Re: More stable query plans via more predictable column statistics - Mailing list pgsql-hackers

From Alex Shulgin
Subject Re: More stable query plans via more predictable column statistics
Date
Msg-id CAM-UEKScDXTbo0LWrQbZoZnuv=wNctz1=tABPGzWoGkEFAh0bQ@mail.gmail.com
Whole thread Raw
In response to Re: More stable query plans via more predictable column statistics  (Tom Lane <tgl@sss.pgh.pa.us>)
Responses Re: More stable query plans via more predictable column statistics  (Tom Lane <tgl@sss.pgh.pa.us>)
List pgsql-hackers
On Sun, Apr 3, 2016 at 7:18 AM, Tom Lane <tgl@sss.pgh.pa.us> wrote:
Alex Shulgin <alex.shulgin@gmail.com> writes:
> On Sun, Apr 3, 2016 at 3:43 AM, Alex Shulgin <alex.shulgin@gmail.com> wrote:
>> I'm not sure yet about the 1% rule for the last value, but would also love
>> to see if we can avoid the arbitrary limit here.  What happens with a last
>> value which is less than 1% popular in the current code anyway?

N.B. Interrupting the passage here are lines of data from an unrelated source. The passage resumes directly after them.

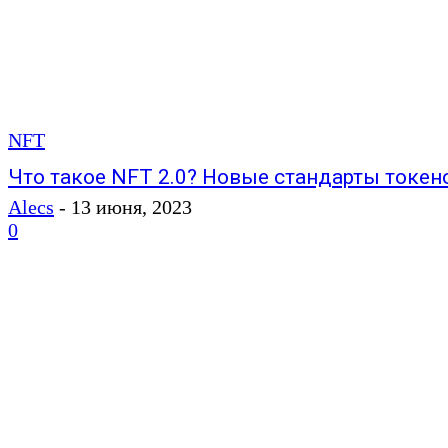
NFT
Что такое NFT 2.0? Новые стандарты токен
Alecs
-
13 июня, 2023
0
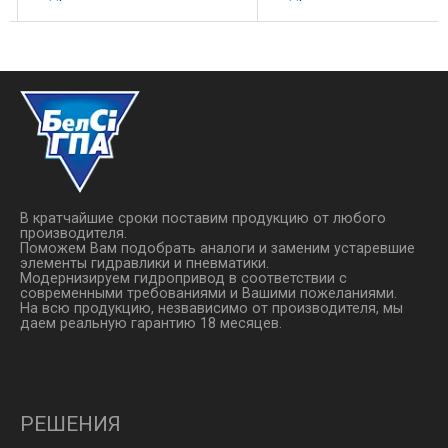
ы
более высокой пропускной
давление: 0-0,8 МПа
способностью за счет
Окружающая температура
увеличенной площади
+80 0 С Код заказа 2W 025
я
мембраны. И, как следствие —
AC110V E 2W: Нормальный
более ...
давления 2WH: Тип ...
В кратчайшие сроки поставим продукцию от любого
производителя.
Поможем Вам подобрать аналоги и заменим устаревшие
элементы гидравлики и пневматики.
Модернизируем гидропривод в соответствии с
современными требованиями и Вашими пожеланиями.
На всю продукцию, незвависимо от производителя, мы
даем реальную гарантию 18 месяцев.
РЕШЕНИЯ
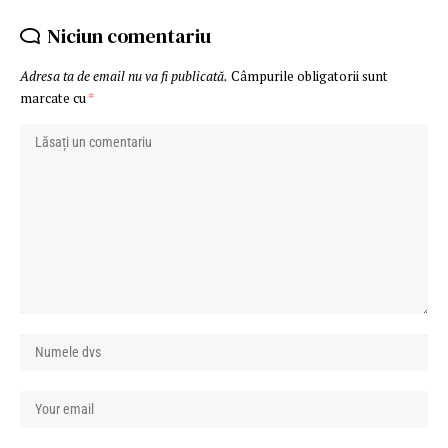
Niciun comentariu
Adresa ta de email nu va fi publicată.
Câmpurile obligatorii sunt
marcate cu
*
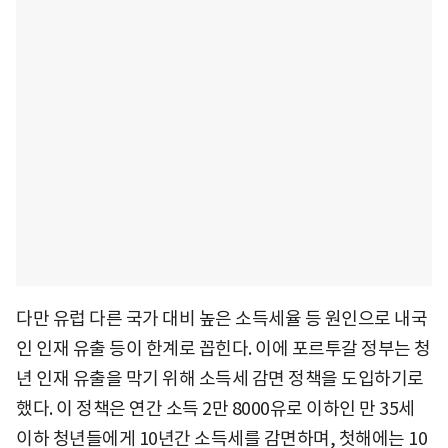
다만 유럽 다른 국가 대비 높은 소득세율 등 원인으로 내국
인 인재 유출 등이 한계로 꼽힌다. 이에 포르투갈 정부는 청
년 인재 유출을 막기 위해 소득세 감면 정책을 도입하기로
했다. 이 정책은 연간 소득 2만 8000유로 이하인 만 35세
이하 청년들에게 10년간 소득세를 감면하며, 첫해에는 10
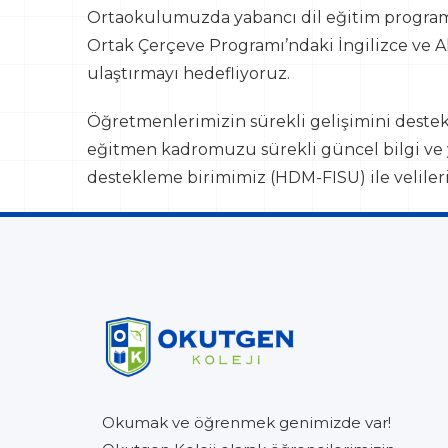
Ortaokulumuzda yabancı dil eğitim programla
Ortak Çerçeve Programı’ndaki İngilizce ve A
ulaştırmayı hedefliyoruz.
Öğretmenlerimizin sürekli gelişimini deste
eğitmen kadromuzu sürekli güncel bilgi ve y
destekleme birimimiz (HDM-FISU) ile velileri
Okumak ve öğrenmek genimizde var!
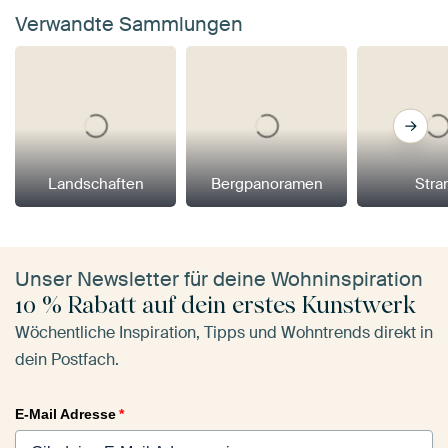
Verwandte Sammlungen
Landschaften
Bergpanoramen
Stra
Unser Newsletter für deine Wohninspiration
10 % Rabatt auf dein erstes Kunstwerk
Wöchentliche Inspiration, Tipps und Wohntrends direkt in
dein Postfach.
E-Mail Adresse
*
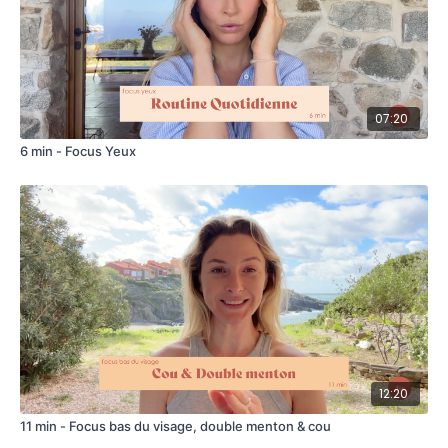
07:20
6 min - Focus Yeux
12:20
11 min - Focus bas du visage, double menton & cou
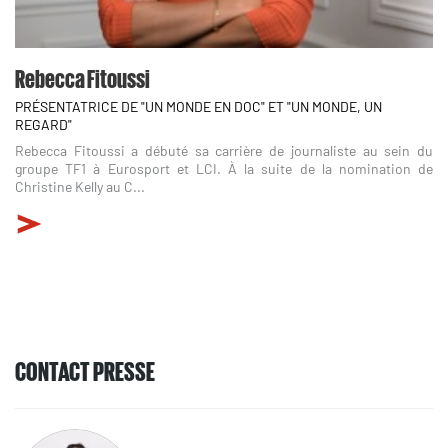
Rebecca Fitoussi
PRÉSENTATRICE DE "UN MONDE EN DOC" ET "UN MONDE, UN
REGARD"
Rebecca Fitoussi a débuté sa carrière de journaliste au sein du
groupe TF1 à Eurosport et LCI. À la suite de la nomination de
Christine Kelly au C...
CONTACT PRESSE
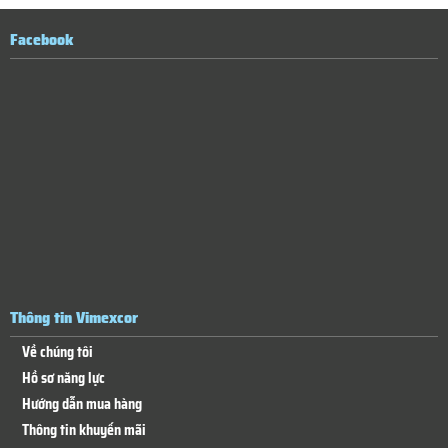
Facebook
Thông tin Vimexcor
Về chúng tôi
Hồ sơ năng lực
Hướng dẫn mua hàng
Thông tin khuyến mãi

> Now that I think about it, I don't really believe this arbitrary heuristic
> is any good either, sorry.

Yeah, it was just a placeholder to produce a working patch.

Maybe we could base this cutoff on the stats target for the column?
That is, "1%" would be the right number if stats target is 100,
otherwise scale appropriately.

> What was your motivation to introduce some limit at the bottom anyway?

Well, we have to do *something* with the last (possibly only) value.
Neither "include always" nor "omit always" seem sane to me.  What other
decision rule do you want there?

Well, what implies that the last value is somehow special?  I would think we should just do with it whatever we do with the rest of the candidate MCVs.

For "the only value" case: we cannot build a histogram out of a single value, so omitting it from MCVs is not a good strategy, ISTM.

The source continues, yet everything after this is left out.